Utilizing hyperspectral sensors mounted on Unmanned Aerial Systems, vegetation indices play a vital role in monitoring plant water status and refining irrigation water management. Although earlier studies reveal significant correlations between remotely sensed parameters like vegetation index and metrics such as leaf area index, stomatal conductance, and leaf water potential, the precision of these associations may not be sufficient for accurately estimating plant water status with just one measurement. Therefore, the adoption of innovative data management techniques becomes imperative, combining both soil-based and plant-based approaches. This integration is essential for advancing scientific understanding and providing irrigators with advanced decision-making tools, particularly in the domain of crop water stress detection.

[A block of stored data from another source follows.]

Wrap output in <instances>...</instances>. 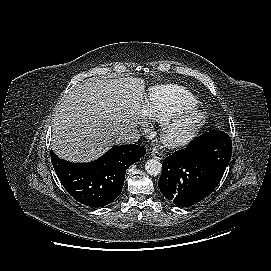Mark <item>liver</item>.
Segmentation results:
<instances>
[{
	"label": "liver",
	"instance_id": "obj_1",
	"mask_svg": "<svg viewBox=\"0 0 271 271\" xmlns=\"http://www.w3.org/2000/svg\"><path fill=\"white\" fill-rule=\"evenodd\" d=\"M145 81L138 77L77 84L55 108L51 147L72 162L97 159L139 124Z\"/></svg>",
	"mask_w": 271,
	"mask_h": 271
}]
</instances>
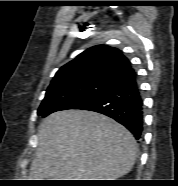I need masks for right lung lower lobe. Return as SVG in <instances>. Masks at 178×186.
I'll return each mask as SVG.
<instances>
[{
  "instance_id": "right-lung-lower-lobe-1",
  "label": "right lung lower lobe",
  "mask_w": 178,
  "mask_h": 186,
  "mask_svg": "<svg viewBox=\"0 0 178 186\" xmlns=\"http://www.w3.org/2000/svg\"><path fill=\"white\" fill-rule=\"evenodd\" d=\"M77 109L111 117L124 125L136 139L142 137L144 105L136 73L113 82Z\"/></svg>"
}]
</instances>
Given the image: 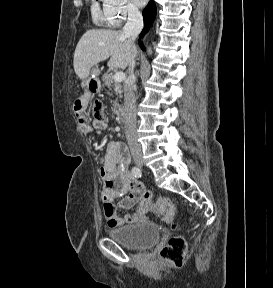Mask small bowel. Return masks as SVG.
Here are the masks:
<instances>
[{
	"instance_id": "obj_1",
	"label": "small bowel",
	"mask_w": 273,
	"mask_h": 288,
	"mask_svg": "<svg viewBox=\"0 0 273 288\" xmlns=\"http://www.w3.org/2000/svg\"><path fill=\"white\" fill-rule=\"evenodd\" d=\"M91 123L81 124V131L88 135L94 129H105L107 121L103 115L93 114ZM130 160L126 146L118 141H108L105 147L103 165L100 169V176L103 180L101 200L103 210L110 227H118L126 224L140 223L145 220L144 214L147 204L153 200L152 192L146 190L129 171ZM118 203L115 204V201ZM139 203L133 213L123 216L117 214V208L123 210L132 209Z\"/></svg>"
}]
</instances>
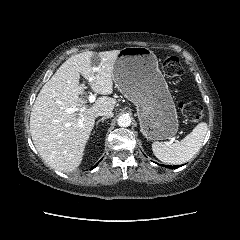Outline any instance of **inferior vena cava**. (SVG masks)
I'll return each mask as SVG.
<instances>
[{
  "instance_id": "1",
  "label": "inferior vena cava",
  "mask_w": 240,
  "mask_h": 240,
  "mask_svg": "<svg viewBox=\"0 0 240 240\" xmlns=\"http://www.w3.org/2000/svg\"><path fill=\"white\" fill-rule=\"evenodd\" d=\"M98 116H106V117H113V112L112 111H99L95 114V117Z\"/></svg>"
}]
</instances>
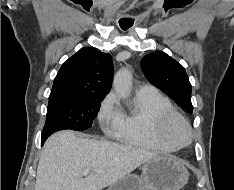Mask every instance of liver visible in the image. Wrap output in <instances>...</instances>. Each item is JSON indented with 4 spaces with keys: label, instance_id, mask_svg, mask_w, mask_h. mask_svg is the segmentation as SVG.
<instances>
[{
    "label": "liver",
    "instance_id": "obj_1",
    "mask_svg": "<svg viewBox=\"0 0 234 190\" xmlns=\"http://www.w3.org/2000/svg\"><path fill=\"white\" fill-rule=\"evenodd\" d=\"M157 156L144 149L60 131L44 145L35 190H102ZM86 169L91 173L83 178Z\"/></svg>",
    "mask_w": 234,
    "mask_h": 190
}]
</instances>
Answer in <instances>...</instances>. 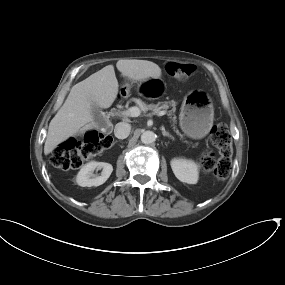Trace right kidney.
I'll return each instance as SVG.
<instances>
[{
    "mask_svg": "<svg viewBox=\"0 0 285 285\" xmlns=\"http://www.w3.org/2000/svg\"><path fill=\"white\" fill-rule=\"evenodd\" d=\"M95 169H102L100 175L94 174ZM113 171L109 163L92 161L84 165L79 171L76 181L82 187L99 186L106 182Z\"/></svg>",
    "mask_w": 285,
    "mask_h": 285,
    "instance_id": "right-kidney-1",
    "label": "right kidney"
}]
</instances>
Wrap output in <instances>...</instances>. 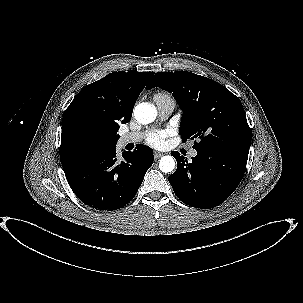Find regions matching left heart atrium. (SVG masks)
<instances>
[{
	"label": "left heart atrium",
	"mask_w": 303,
	"mask_h": 303,
	"mask_svg": "<svg viewBox=\"0 0 303 303\" xmlns=\"http://www.w3.org/2000/svg\"><path fill=\"white\" fill-rule=\"evenodd\" d=\"M171 134L170 130H152L148 133L146 137V142L148 145L160 148L164 146L165 139Z\"/></svg>",
	"instance_id": "obj_1"
}]
</instances>
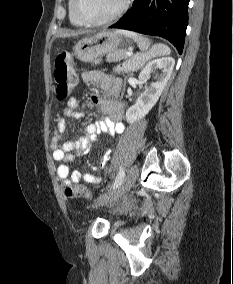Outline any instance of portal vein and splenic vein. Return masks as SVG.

Remote sensing through unmanned aircraft systems plays a vital role in this study. Challenges persist, such as the impact of various factors on leaf spectral properties beyond plant water status. The thermal and narrow-band hyperspectral imagery aims to provide more precise insights into plant water status. Additionally, the advancement of real-time data analysis accessible to farmers commercially is deemed crucial for effective plant water stress detection, particularly in automated orchard irrigation systems.
Future perspectives in this study hold promise and opportunities. Advancements in sensor technologies and remote sensing methodologies may lead to even more precise and cost-effective solutions. The integration with artificial intelligence and machine learning algorithms can potentially enhance the predictive capabilities of orchard irrigation systems, optimizing resource allocation and mitigating potential challenges. Moreover, the continual refinement and development of sensor technologies could result in more robust and durable sensors, expanding their application in various soil types and environmental conditions. Collaboration between researchers, practitioners, and technology developers will be essential in driving innovation and ensuring the practical implementation of cutting-edge solutions in automated orchard irrigation.